一般社団法人新金属協会

東京大学名誉教授 石野 栞 先生 傘寿お祝いの会開催

石野 栞 先生におかれましては、本年1月に満80歳をお迎えになられました。
このため、ジルコニウム部会と核燃料加工部会は、1月28日に「傘寿のお祝いの会」を催しました。

阿部ジルコニウム部会長から概略次の通り祝辞が述べられました。

「先生は、材料の基礎研究に携われ、多くの業績を残されました。
ご専門の照射損傷の観点から、軽水炉用、高速炉用そして核融合炉用材料に関して、多くの研究成果を上げてこられました。
こうした研究と並行して、大学・大学院において、多くの学生の教育に心を払われてこられました。
現在、原子力をはじめとしたエネルギー分野、材料研究開発分野で活躍する多くの有為な人材をお育てになられました。
原子力産業界へのご指導も熱心にして頂きました。
燃料に関する基準つくりにも携わられ、標準化と技術開発というともすれば両立が難しい2つの面を考慮し、対応して頂きました。
ジルコニウム関係者にとりましては、平成14年より、この新金属協会ジルコニウム部会の顧問をお引き受け頂き、永きに亘り、ご指導を頂いております。
今後も、引き続き、私どもを高い見地から、ご指導頂きたいと存じます。

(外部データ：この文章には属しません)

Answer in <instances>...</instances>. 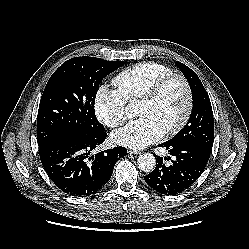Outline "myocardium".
Here are the masks:
<instances>
[{"label": "myocardium", "instance_id": "f54148a6", "mask_svg": "<svg viewBox=\"0 0 249 249\" xmlns=\"http://www.w3.org/2000/svg\"><path fill=\"white\" fill-rule=\"evenodd\" d=\"M177 80L181 83L183 86L184 92H185V107L183 114L179 121L173 125L172 127L168 128L165 130V134L168 136L175 135L179 133L187 124L188 120L190 119V116L192 114L193 110V92L192 88L190 86V83L181 74H176L172 73L170 75H167L158 81H156L141 97V101H146V102H153L155 101L163 91V89L172 81Z\"/></svg>", "mask_w": 249, "mask_h": 249}]
</instances>
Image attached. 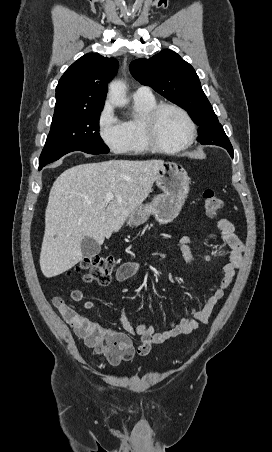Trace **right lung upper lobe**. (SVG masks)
Returning <instances> with one entry per match:
<instances>
[{
    "label": "right lung upper lobe",
    "mask_w": 272,
    "mask_h": 452,
    "mask_svg": "<svg viewBox=\"0 0 272 452\" xmlns=\"http://www.w3.org/2000/svg\"><path fill=\"white\" fill-rule=\"evenodd\" d=\"M118 69L115 58L88 53L74 62L56 87L54 116L103 108L107 83Z\"/></svg>",
    "instance_id": "right-lung-upper-lobe-1"
}]
</instances>
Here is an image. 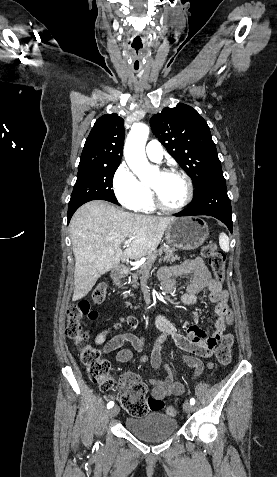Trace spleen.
Returning <instances> with one entry per match:
<instances>
[{"mask_svg": "<svg viewBox=\"0 0 277 477\" xmlns=\"http://www.w3.org/2000/svg\"><path fill=\"white\" fill-rule=\"evenodd\" d=\"M219 245L224 252L229 251V237L225 233L219 235Z\"/></svg>", "mask_w": 277, "mask_h": 477, "instance_id": "1", "label": "spleen"}]
</instances>
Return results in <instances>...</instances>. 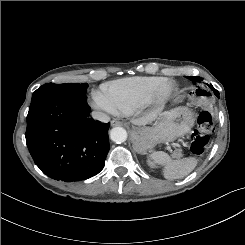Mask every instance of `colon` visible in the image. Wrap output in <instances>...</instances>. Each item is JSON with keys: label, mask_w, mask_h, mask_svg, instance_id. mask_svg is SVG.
Returning <instances> with one entry per match:
<instances>
[{"label": "colon", "mask_w": 245, "mask_h": 245, "mask_svg": "<svg viewBox=\"0 0 245 245\" xmlns=\"http://www.w3.org/2000/svg\"><path fill=\"white\" fill-rule=\"evenodd\" d=\"M213 131L214 125L210 112L202 110L198 116L197 127L191 135V151L193 154L201 155L204 153Z\"/></svg>", "instance_id": "obj_1"}]
</instances>
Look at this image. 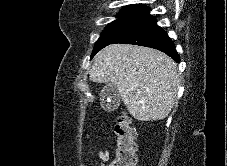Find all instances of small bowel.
<instances>
[{"mask_svg": "<svg viewBox=\"0 0 227 166\" xmlns=\"http://www.w3.org/2000/svg\"><path fill=\"white\" fill-rule=\"evenodd\" d=\"M110 159V152L108 149H102L97 153V159H95L98 166H105L104 162Z\"/></svg>", "mask_w": 227, "mask_h": 166, "instance_id": "obj_1", "label": "small bowel"}]
</instances>
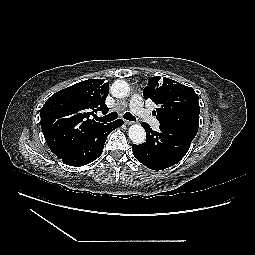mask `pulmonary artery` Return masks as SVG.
<instances>
[{"label":"pulmonary artery","mask_w":255,"mask_h":255,"mask_svg":"<svg viewBox=\"0 0 255 255\" xmlns=\"http://www.w3.org/2000/svg\"><path fill=\"white\" fill-rule=\"evenodd\" d=\"M129 107L136 116L149 122L154 129L159 127L158 121L151 116L150 112L146 108H144L143 98L140 94L135 93L131 95L129 99Z\"/></svg>","instance_id":"obj_1"}]
</instances>
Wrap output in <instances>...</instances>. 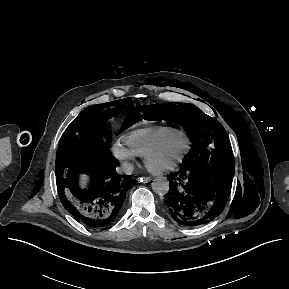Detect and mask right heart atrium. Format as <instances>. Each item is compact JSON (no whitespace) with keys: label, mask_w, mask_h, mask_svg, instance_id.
<instances>
[{"label":"right heart atrium","mask_w":289,"mask_h":289,"mask_svg":"<svg viewBox=\"0 0 289 289\" xmlns=\"http://www.w3.org/2000/svg\"><path fill=\"white\" fill-rule=\"evenodd\" d=\"M112 155L124 170H129L135 161V155L118 142L113 145Z\"/></svg>","instance_id":"obj_1"}]
</instances>
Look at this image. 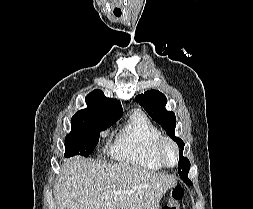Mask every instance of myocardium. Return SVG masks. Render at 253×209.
Listing matches in <instances>:
<instances>
[{
  "instance_id": "obj_1",
  "label": "myocardium",
  "mask_w": 253,
  "mask_h": 209,
  "mask_svg": "<svg viewBox=\"0 0 253 209\" xmlns=\"http://www.w3.org/2000/svg\"><path fill=\"white\" fill-rule=\"evenodd\" d=\"M166 146H171L175 152V163L170 164L165 158V148ZM154 153L155 156L159 159V161L162 163L163 166L168 168H173L178 165L179 163V157H180V151L179 147L176 144V142L170 138L169 136L162 135L156 142V145L154 147Z\"/></svg>"
}]
</instances>
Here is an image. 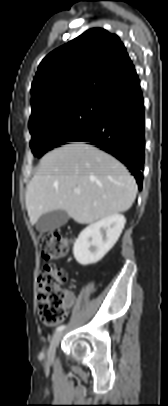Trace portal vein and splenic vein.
<instances>
[{
	"instance_id": "1",
	"label": "portal vein and splenic vein",
	"mask_w": 168,
	"mask_h": 406,
	"mask_svg": "<svg viewBox=\"0 0 168 406\" xmlns=\"http://www.w3.org/2000/svg\"><path fill=\"white\" fill-rule=\"evenodd\" d=\"M74 193L80 194V193H81V190H80V189H75V190H74Z\"/></svg>"
}]
</instances>
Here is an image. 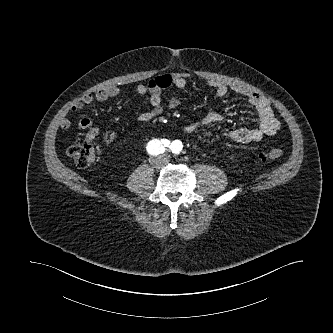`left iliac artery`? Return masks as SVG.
<instances>
[{"label":"left iliac artery","mask_w":333,"mask_h":333,"mask_svg":"<svg viewBox=\"0 0 333 333\" xmlns=\"http://www.w3.org/2000/svg\"><path fill=\"white\" fill-rule=\"evenodd\" d=\"M170 149L172 150V152L174 154H179V152L181 151L182 147L176 145L175 142H174V143L171 144Z\"/></svg>","instance_id":"left-iliac-artery-1"}]
</instances>
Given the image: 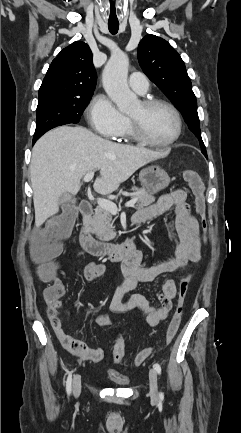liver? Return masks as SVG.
Returning <instances> with one entry per match:
<instances>
[{"label": "liver", "mask_w": 241, "mask_h": 433, "mask_svg": "<svg viewBox=\"0 0 241 433\" xmlns=\"http://www.w3.org/2000/svg\"><path fill=\"white\" fill-rule=\"evenodd\" d=\"M163 156L113 143L80 126H61L47 132L34 145L30 164L36 227L58 213L63 193L79 192L81 179L89 171L100 170L93 188L107 195L140 167Z\"/></svg>", "instance_id": "obj_1"}]
</instances>
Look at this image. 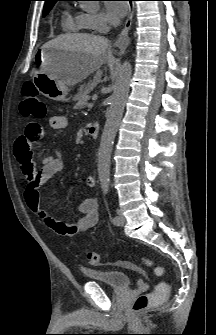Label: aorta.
<instances>
[{
  "mask_svg": "<svg viewBox=\"0 0 216 335\" xmlns=\"http://www.w3.org/2000/svg\"><path fill=\"white\" fill-rule=\"evenodd\" d=\"M131 75L132 66L128 61H125L118 71L113 85V93L110 96V107L98 151V176L103 187L110 183V159L113 141L128 97Z\"/></svg>",
  "mask_w": 216,
  "mask_h": 335,
  "instance_id": "1",
  "label": "aorta"
}]
</instances>
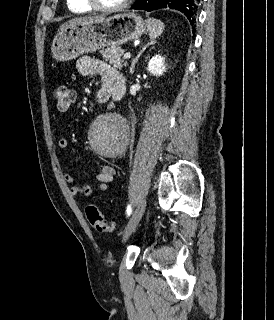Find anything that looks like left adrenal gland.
Instances as JSON below:
<instances>
[{"instance_id": "1", "label": "left adrenal gland", "mask_w": 274, "mask_h": 320, "mask_svg": "<svg viewBox=\"0 0 274 320\" xmlns=\"http://www.w3.org/2000/svg\"><path fill=\"white\" fill-rule=\"evenodd\" d=\"M155 42H150V44H146V46H144V48H142L141 52H139L138 56H136V58H134L129 70H130V74H134V68H135V64H137L140 56H142L143 52H145V50H147V48H149V46H154Z\"/></svg>"}]
</instances>
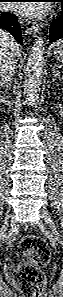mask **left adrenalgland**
I'll list each match as a JSON object with an SVG mask.
<instances>
[{"instance_id": "a2214340", "label": "left adrenal gland", "mask_w": 63, "mask_h": 297, "mask_svg": "<svg viewBox=\"0 0 63 297\" xmlns=\"http://www.w3.org/2000/svg\"><path fill=\"white\" fill-rule=\"evenodd\" d=\"M56 77L60 78L61 77V73L58 70V68L53 67V80H55Z\"/></svg>"}]
</instances>
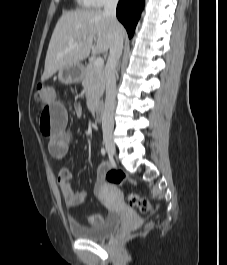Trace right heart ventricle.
I'll list each match as a JSON object with an SVG mask.
<instances>
[{
    "mask_svg": "<svg viewBox=\"0 0 227 265\" xmlns=\"http://www.w3.org/2000/svg\"><path fill=\"white\" fill-rule=\"evenodd\" d=\"M78 3L82 6H92L89 2V0H77Z\"/></svg>",
    "mask_w": 227,
    "mask_h": 265,
    "instance_id": "e07e8e85",
    "label": "right heart ventricle"
}]
</instances>
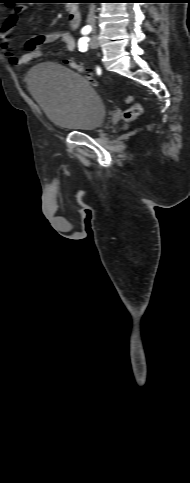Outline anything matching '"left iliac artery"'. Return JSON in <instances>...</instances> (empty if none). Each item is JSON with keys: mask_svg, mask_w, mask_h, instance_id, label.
I'll use <instances>...</instances> for the list:
<instances>
[{"mask_svg": "<svg viewBox=\"0 0 190 483\" xmlns=\"http://www.w3.org/2000/svg\"><path fill=\"white\" fill-rule=\"evenodd\" d=\"M88 42H89V38L88 37H82L79 39L78 41V48L81 52H84L87 50V47H88Z\"/></svg>", "mask_w": 190, "mask_h": 483, "instance_id": "left-iliac-artery-1", "label": "left iliac artery"}]
</instances>
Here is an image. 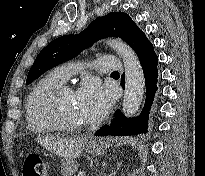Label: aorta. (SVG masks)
<instances>
[{"mask_svg":"<svg viewBox=\"0 0 205 176\" xmlns=\"http://www.w3.org/2000/svg\"><path fill=\"white\" fill-rule=\"evenodd\" d=\"M107 44L122 58L125 67V91L122 112L133 116L139 109L145 89L144 74L135 52L121 39H108Z\"/></svg>","mask_w":205,"mask_h":176,"instance_id":"aorta-1","label":"aorta"}]
</instances>
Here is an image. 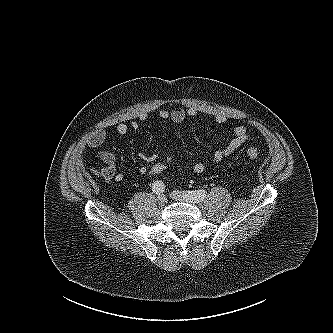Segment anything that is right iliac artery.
<instances>
[{"mask_svg": "<svg viewBox=\"0 0 333 333\" xmlns=\"http://www.w3.org/2000/svg\"><path fill=\"white\" fill-rule=\"evenodd\" d=\"M152 190L156 194H161L165 191V185L162 181L157 180L152 184Z\"/></svg>", "mask_w": 333, "mask_h": 333, "instance_id": "82829eb1", "label": "right iliac artery"}]
</instances>
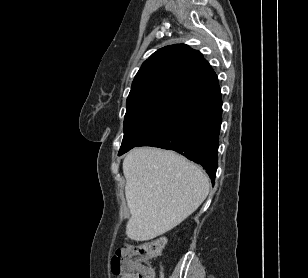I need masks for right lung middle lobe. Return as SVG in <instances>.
Segmentation results:
<instances>
[{
    "label": "right lung middle lobe",
    "instance_id": "obj_1",
    "mask_svg": "<svg viewBox=\"0 0 308 278\" xmlns=\"http://www.w3.org/2000/svg\"><path fill=\"white\" fill-rule=\"evenodd\" d=\"M177 112L157 111L137 114L124 120V137L118 155L136 147L162 129Z\"/></svg>",
    "mask_w": 308,
    "mask_h": 278
}]
</instances>
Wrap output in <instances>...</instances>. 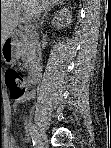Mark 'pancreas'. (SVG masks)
I'll return each instance as SVG.
<instances>
[{"label": "pancreas", "instance_id": "cf45deb5", "mask_svg": "<svg viewBox=\"0 0 111 148\" xmlns=\"http://www.w3.org/2000/svg\"><path fill=\"white\" fill-rule=\"evenodd\" d=\"M25 37H26V34H25ZM26 57H27V54L25 52L22 53V60H25L26 61Z\"/></svg>", "mask_w": 111, "mask_h": 148}]
</instances>
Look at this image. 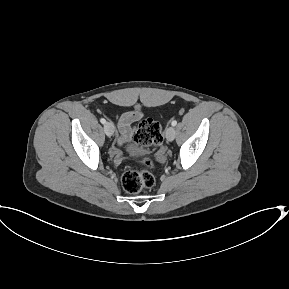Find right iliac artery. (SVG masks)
Instances as JSON below:
<instances>
[{
  "label": "right iliac artery",
  "mask_w": 289,
  "mask_h": 289,
  "mask_svg": "<svg viewBox=\"0 0 289 289\" xmlns=\"http://www.w3.org/2000/svg\"><path fill=\"white\" fill-rule=\"evenodd\" d=\"M100 122H101L102 124H105V123H106V120H105L104 118H101V119H100Z\"/></svg>",
  "instance_id": "right-iliac-artery-1"
}]
</instances>
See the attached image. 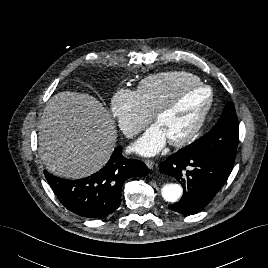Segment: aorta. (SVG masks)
<instances>
[{"label":"aorta","mask_w":268,"mask_h":268,"mask_svg":"<svg viewBox=\"0 0 268 268\" xmlns=\"http://www.w3.org/2000/svg\"><path fill=\"white\" fill-rule=\"evenodd\" d=\"M182 195V187L177 183H168L162 187V197L168 202H176Z\"/></svg>","instance_id":"aorta-1"}]
</instances>
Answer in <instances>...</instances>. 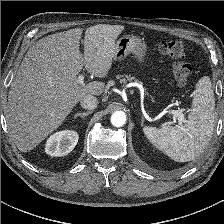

」

また、肥田核燃料加工部会長から概略次の通り祝辞が述べられました。

「先生は長きにわたって、ご自身のご研究ならびに学術雑誌の編集者として、照射損傷の世界的権威としてご活躍されました。
先生の著書である「照射損傷」は、原子力を目指す学生のバイブルとして読まれ、今でも多くの材料技術者がその拠り所とさせていただいております。
核燃料関連では、古くは日本学術振興会122委員会における原子炉材料の検討から始まり、
燃料、部材の国産化を目指した基準の整備等創世記から種々ご指導をいただきました。
その結果、初期には多発した燃料リークは低減され、被覆管材料に起因するリークは無くなるとともに、
リーク率の低さで一時期は欧米を抜き去るほどにまでなりました。
先生は学生の教育にもご熱心で、先生の講義を受けた当時の学生は、学問を究めた研究者でおられながら講義はとてもわかり易く、
卒業後も自分たちのことを覚えていただいていて光栄ですと申しておりました。
政府においてもようやく原子力を基幹電源とする旨のメッセージも発信され、
必ずや原子力が復活すると確信しております。
先生におかれましては、これからもお体を大切にいつまでもお元気で、
後進の活動を見守りつつご指導をいただければと思います。」

石野先生からは、原子力工業とのかかわりについて様々なエピソードのご講演をいただきました。
先生の小講演と部会長祝辞の全文を本年3月に発行を予定している「新金属工業 春号」に掲載いたします。